[THE TASK]: Output the data below exactly as it is, dropping the pictures from your copy.
*** INFORMATION ***
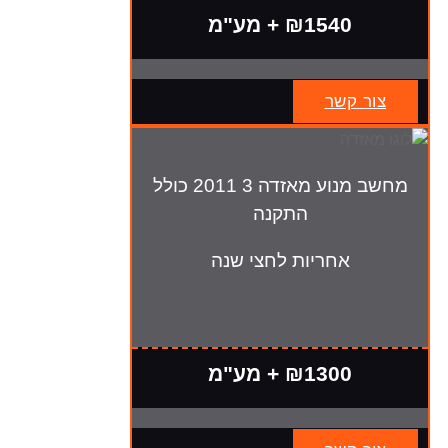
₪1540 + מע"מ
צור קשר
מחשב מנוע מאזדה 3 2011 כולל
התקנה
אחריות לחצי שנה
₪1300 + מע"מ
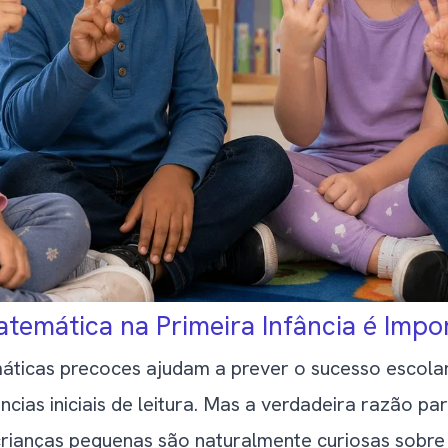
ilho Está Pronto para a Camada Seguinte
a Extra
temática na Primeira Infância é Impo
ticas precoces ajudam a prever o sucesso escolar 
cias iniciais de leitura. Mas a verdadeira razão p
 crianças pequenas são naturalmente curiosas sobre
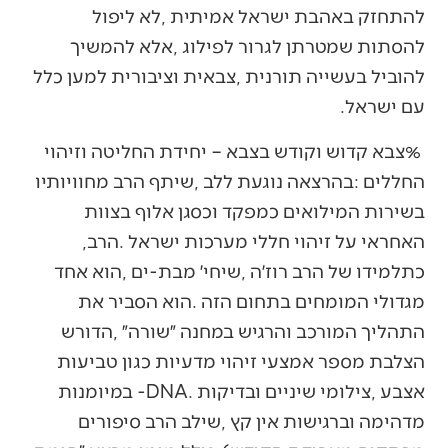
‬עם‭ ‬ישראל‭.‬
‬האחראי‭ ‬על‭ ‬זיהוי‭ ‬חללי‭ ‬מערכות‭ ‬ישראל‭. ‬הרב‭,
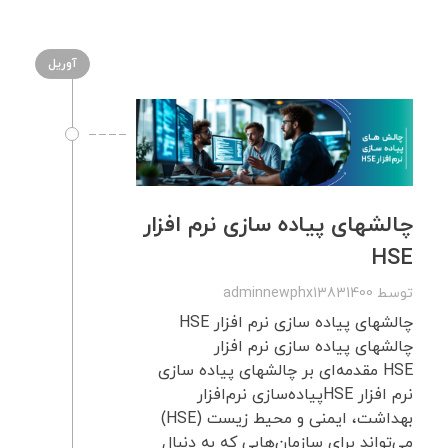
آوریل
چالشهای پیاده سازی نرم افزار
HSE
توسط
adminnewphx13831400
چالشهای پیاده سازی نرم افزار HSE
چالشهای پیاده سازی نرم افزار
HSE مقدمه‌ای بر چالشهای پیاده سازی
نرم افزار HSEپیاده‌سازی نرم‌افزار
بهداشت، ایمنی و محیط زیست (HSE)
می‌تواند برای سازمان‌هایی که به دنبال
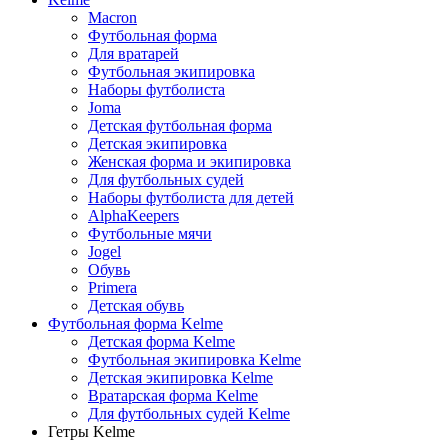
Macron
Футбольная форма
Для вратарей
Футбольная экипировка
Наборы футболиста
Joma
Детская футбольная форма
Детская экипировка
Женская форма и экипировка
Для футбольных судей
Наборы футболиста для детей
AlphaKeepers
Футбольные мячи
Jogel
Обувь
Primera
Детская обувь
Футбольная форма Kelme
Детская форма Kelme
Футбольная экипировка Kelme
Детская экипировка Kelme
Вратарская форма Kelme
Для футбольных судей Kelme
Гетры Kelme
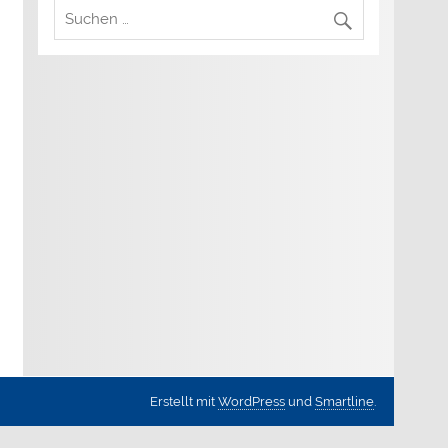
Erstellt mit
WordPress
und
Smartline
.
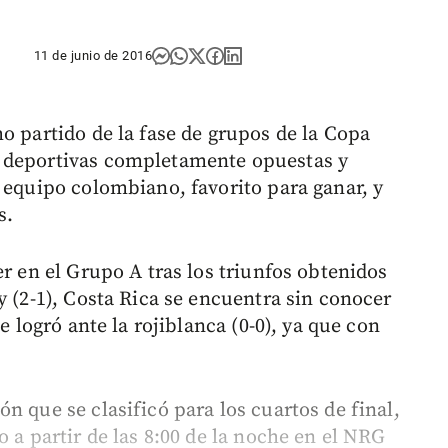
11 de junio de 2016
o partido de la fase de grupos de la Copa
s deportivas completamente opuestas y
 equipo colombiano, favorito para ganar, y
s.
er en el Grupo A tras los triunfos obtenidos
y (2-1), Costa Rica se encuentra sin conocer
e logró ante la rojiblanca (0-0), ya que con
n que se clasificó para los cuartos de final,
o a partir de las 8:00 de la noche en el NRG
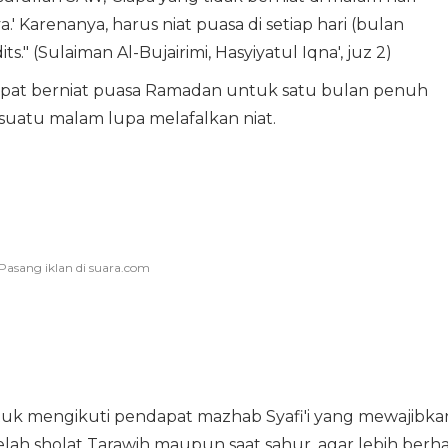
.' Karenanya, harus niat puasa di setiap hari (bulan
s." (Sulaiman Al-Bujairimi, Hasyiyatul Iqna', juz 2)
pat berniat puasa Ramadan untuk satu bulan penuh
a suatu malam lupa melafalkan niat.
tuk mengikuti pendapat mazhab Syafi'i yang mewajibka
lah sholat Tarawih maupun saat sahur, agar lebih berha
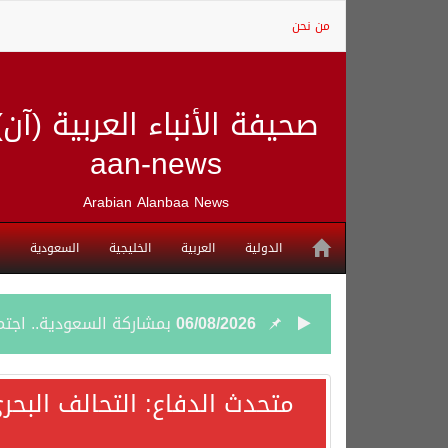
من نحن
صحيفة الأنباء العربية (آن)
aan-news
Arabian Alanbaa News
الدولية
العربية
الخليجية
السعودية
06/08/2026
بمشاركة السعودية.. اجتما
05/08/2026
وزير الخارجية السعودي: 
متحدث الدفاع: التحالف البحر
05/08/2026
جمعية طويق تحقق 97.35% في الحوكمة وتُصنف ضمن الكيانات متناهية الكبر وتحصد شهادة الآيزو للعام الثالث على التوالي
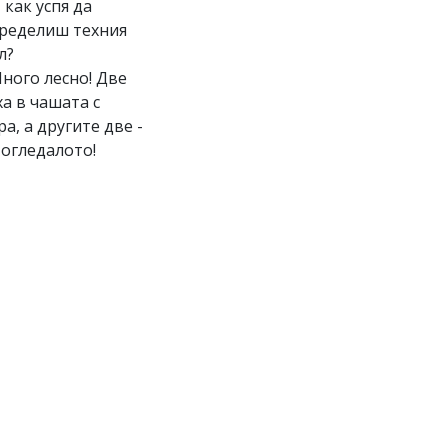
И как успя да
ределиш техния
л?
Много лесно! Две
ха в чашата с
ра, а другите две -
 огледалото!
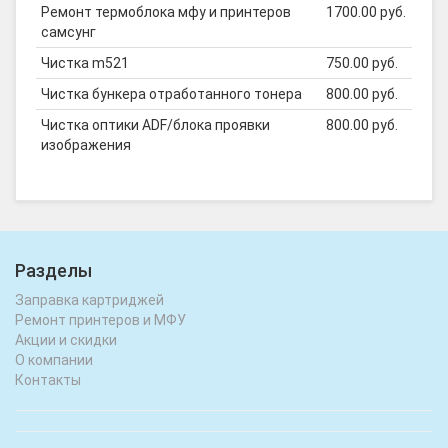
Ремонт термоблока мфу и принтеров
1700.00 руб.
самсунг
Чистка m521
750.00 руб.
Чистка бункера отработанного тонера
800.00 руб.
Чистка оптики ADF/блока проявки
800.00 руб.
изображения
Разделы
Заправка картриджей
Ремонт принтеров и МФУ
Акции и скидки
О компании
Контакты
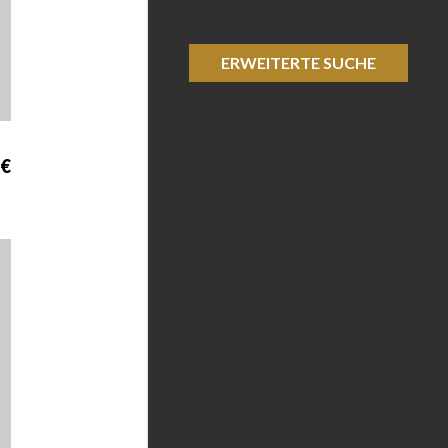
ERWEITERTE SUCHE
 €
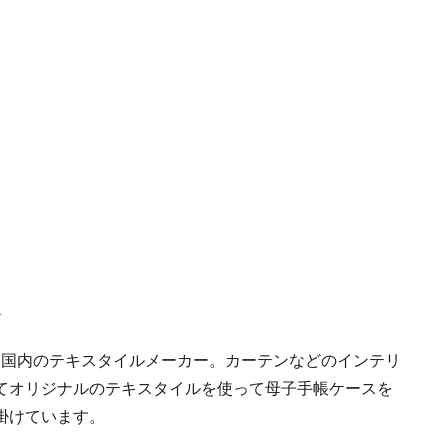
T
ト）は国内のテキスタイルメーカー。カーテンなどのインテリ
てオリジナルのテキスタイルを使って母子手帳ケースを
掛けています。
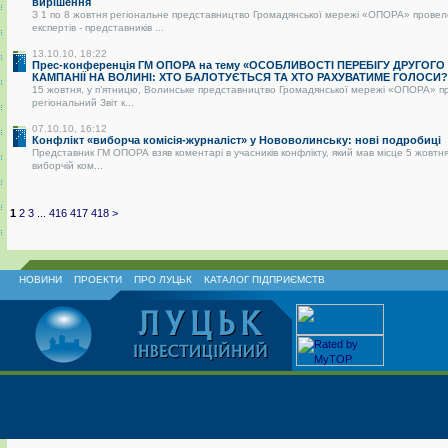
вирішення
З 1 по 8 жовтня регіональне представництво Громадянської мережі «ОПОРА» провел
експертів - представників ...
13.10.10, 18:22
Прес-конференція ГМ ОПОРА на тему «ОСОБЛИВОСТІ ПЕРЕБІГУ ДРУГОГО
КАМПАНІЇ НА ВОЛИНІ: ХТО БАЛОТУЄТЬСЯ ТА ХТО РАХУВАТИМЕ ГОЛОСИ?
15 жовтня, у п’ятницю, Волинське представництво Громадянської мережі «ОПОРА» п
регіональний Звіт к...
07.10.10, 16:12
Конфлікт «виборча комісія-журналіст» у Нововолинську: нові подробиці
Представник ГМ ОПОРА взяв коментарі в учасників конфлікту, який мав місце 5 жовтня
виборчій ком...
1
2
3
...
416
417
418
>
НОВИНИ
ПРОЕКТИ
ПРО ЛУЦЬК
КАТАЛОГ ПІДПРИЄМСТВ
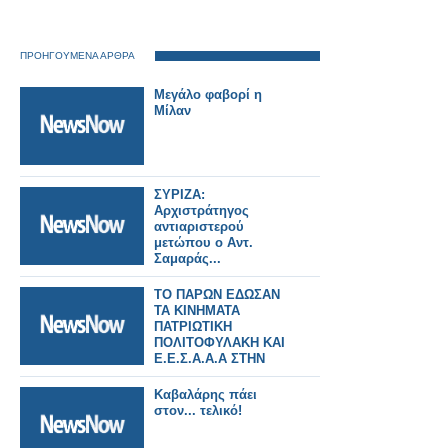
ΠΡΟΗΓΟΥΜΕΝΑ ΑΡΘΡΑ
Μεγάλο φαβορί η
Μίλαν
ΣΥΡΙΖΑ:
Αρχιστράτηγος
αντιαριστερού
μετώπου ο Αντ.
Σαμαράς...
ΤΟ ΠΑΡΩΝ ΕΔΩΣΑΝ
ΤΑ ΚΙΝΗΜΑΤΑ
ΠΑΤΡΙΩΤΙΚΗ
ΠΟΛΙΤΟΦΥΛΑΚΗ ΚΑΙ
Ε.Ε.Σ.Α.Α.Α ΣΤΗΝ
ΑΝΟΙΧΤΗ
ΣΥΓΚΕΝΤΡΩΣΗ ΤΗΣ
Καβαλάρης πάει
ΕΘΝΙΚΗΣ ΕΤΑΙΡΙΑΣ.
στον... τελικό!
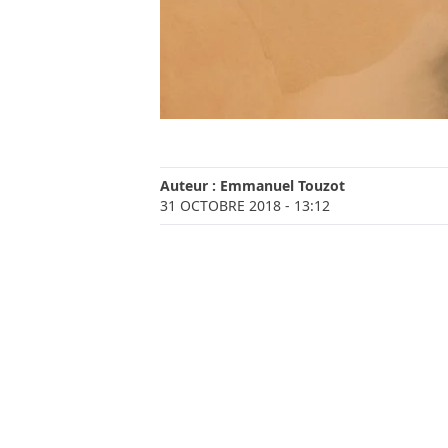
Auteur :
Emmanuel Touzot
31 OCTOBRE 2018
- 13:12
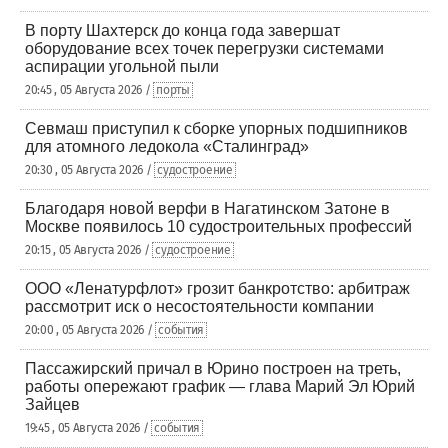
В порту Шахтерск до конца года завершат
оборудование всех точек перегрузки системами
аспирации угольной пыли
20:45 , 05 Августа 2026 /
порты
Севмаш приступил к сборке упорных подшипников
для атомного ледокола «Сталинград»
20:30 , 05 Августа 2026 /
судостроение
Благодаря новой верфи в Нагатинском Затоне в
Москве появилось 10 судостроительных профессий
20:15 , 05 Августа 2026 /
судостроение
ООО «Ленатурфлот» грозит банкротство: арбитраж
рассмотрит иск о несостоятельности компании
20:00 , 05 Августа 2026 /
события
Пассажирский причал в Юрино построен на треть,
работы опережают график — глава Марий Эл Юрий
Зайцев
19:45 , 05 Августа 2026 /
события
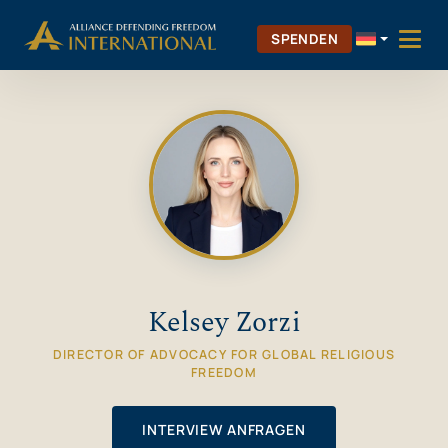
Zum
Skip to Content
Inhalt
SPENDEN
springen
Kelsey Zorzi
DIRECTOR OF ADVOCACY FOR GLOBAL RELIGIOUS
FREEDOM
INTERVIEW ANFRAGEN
***
[RESPONSE]:
₪1540 + מע"מ
צור קשר
מחשב מנוע מאזדה 3 2011 כולל
התקנה
אחריות לחצי שנה
₪1300 + מע"מ
ilho Está Pronto para a Camada Seguinte
a Extra
temática na Primeira Infância é Impo
ticas precoces ajudam a prever o sucesso escolar 
cias iniciais de leitura. Mas a verdadeira razão p
 crianças pequenas são naturalmente curiosas sobre
‬עם‭ ‬ישראל‭.‬
‬האחראי‭ ‬על‭ ‬זיהוי‭ ‬חללי‭ ‬מערכות‭ ‬ישראל‭. ‬הרב‭,
آوریل
چالشهای پیاده سازی نرم افزار
HSE
توسط
adminnewphx13831400
چالشهای پیاده سازی نرم افزار HSE
چالشهای پیاده سازی نرم افزار
HSE مقدمه‌ای بر چالشهای پیاده سازی
نرم افزار HSEپیاده‌سازی نرم‌افزار
بهداشت، ایمنی و محیط زیست (HSE)
می‌تواند برای سازمان‌هایی که به دنبال
Macron
Футбольная форма
Для вратарей
Футбольная экипировка
Наборы футболиста
Joma
Детская футбольная форма
Детская экипировка
Женская форма и экипировка
Для футбольных судей
Наборы футболиста для детей
AlphaKeepers
Футбольные мячи
Jogel
Обувь
Primera
Детская обувь
Футбольная форма Kelme
Детская форма Kelme
Футбольная экипировка Kelme
Детская экипировка Kelme
Вратарская форма Kelme
Для футбольных судей Kelme
Гетры Kelme
Erstellt mit
WordPress
und
Smartline
.
11 de junio de 2016
o partido de la fase de grupos de la Copa
s deportivas completamente opuestas y
 equipo colombiano, favorito para ganar, y
s.
er en el Grupo A tras los triunfos obtenidos
y (2-1), Costa Rica se encuentra sin conocer
e logró ante la rojiblanca (0-0), ya que con
n que se clasificó para los cuartos de final,
o a partir de las 8:00 de la noche en el NRG
.' Karenanya, harus niat puasa di setiap hari (bulan
s." (Sulaiman Al-Bujairimi, Hasyiyatul Iqna', juz 2)
pat berniat puasa Ramadan untuk satu bulan penuh
a suatu malam lupa melafalkan niat.
tuk mengikuti pendapat mazhab Syafi'i yang mewajibka
lah sholat Tarawih maupun saat sahur, agar lebih berha
من نحن
صحيفة الأنباء العربية (آن)
aan-news
Arabian Alanbaa News
الدولية
العربية
الخليجية
السعودية
06/08/2026
بمشاركة السعودية.. اجتما
05/08/2026
وزير الخارجية السعودي: 
متحدث الدفاع: التحالف البحر
05/08/2026
جمعية طويق تحقق 97.35% في الحوكمة وتُصنف ضمن الكيانات متناهية الكبر وتحصد شهادة الآيزو للعام الثالث على التوالي
И как успя да
ределиш техния
л?
Много лесно! Две
ха в чашата с
ра, а другите две -
 огледалото!
Ремонт термоблока мфу и принтеров
1700.00 руб.
самсунг
Чистка m521
750.00 руб.
Чистка бункера отработанного тонера
800.00 руб.
Чистка оптики ADF/блока проявки
800.00 руб.
изображения
Разделы
Заправка картриджей
Ремонт принтеров и МФУ
Акции и скидки
О компании
Контакты
ERWEITERTE SUCHE
 €
T
ト）は国内のテキスタイルメーカー。カーテンなどのインテリ
てオリジナルのテキスタイルを使って母子手帳ケースを
掛けています。
вирішення
З 1 по 8 жовтня регіональне представництво Громадянської мережі «ОПОРА» провел
експертів - представників ...
13.10.10, 18:22
Прес-конференція ГМ ОПОРА на тему «ОСОБЛИВОСТІ ПЕРЕБІГУ ДРУГОГО
КАМПАНІЇ НА ВОЛИНІ: ХТО БАЛОТУЄТЬСЯ ТА ХТО РАХУВАТИМЕ ГОЛОСИ?
15 жовтня, у п’ятницю, Волинське представництво Громадянської мережі «ОПОРА» п
регіональний Звіт к...
07.10.10, 16:12
Конфлікт «виборча комісія-журналіст» у Нововолинську: нові подробиці
Представник ГМ ОПОРА взяв коментарі в учасників конфлікту, який мав місце 5 жовтня
виборчій ком...
1
2
3
...
416
417
418
>
НОВИНИ
ПРОЕКТИ
ПРО ЛУЦЬК
КАТАЛОГ ПІДПРИЄМСТВ
ΠΡΟΗΓΟΥΜΕΝΑ ΑΡΘΡΑ
Μεγάλο φαβορί η
Μίλαν
ΣΥΡΙΖΑ:
Αρχιστράτηγος
αντιαριστερού
μετώπου ο Αντ.
Σαμαράς...
ΤΟ ΠΑΡΩΝ ΕΔΩΣΑΝ
ΤΑ ΚΙΝΗΜΑΤΑ
ΠΑΤΡΙΩΤΙΚΗ
ΠΟΛΙΤΟΦΥΛΑΚΗ ΚΑΙ
Ε.Ε.Σ.Α.Α.Α ΣΤΗΝ
ΑΝΟΙΧΤΗ
ΣΥΓΚΕΝΤΡΩΣΗ ΤΗΣ
Καβαλάρης πάει
ΕΘΝΙΚΗΣ ΕΤΑΙΡΙΑΣ.
στον... τελικό!
Auteur :
Emmanuel Touzot
31 OCTOBRE 2018
- 13:12
В порту Шахтерск до конца года завершат
оборудование всех точек перегрузки системами
аспирации угольной пыли
20:45 , 05 Августа 2026 /
порты
Севмаш приступил к сборке упорных подшипников
для атомного ледокола «Сталинград»
20:30 , 05 Августа 2026 /
судостроение
Благодаря новой верфи в Нагатинском Затоне в
Москве появилось 10 судостроительных профессий
20:15 , 05 Августа 2026 /
судостроение
ООО «Ленатурфлот» грозит банкротство: арбитраж
рассмотрит иск о несостоятельности компании
20:00 , 05 Августа 2026 /
события
Пассажирский причал в Юрино построен на треть,
работы опережают график — глава Марий Эл Юрий
Зайцев
19:45 , 05 Августа 2026 /
события
Zum
Skip to Content
Inhalt
SPENDEN
springen
Kelsey Zorzi
DIRECTOR OF ADVOCACY FOR GLOBAL RELIGIOUS
FREEDOM
INTERVIEW ANFRAGEN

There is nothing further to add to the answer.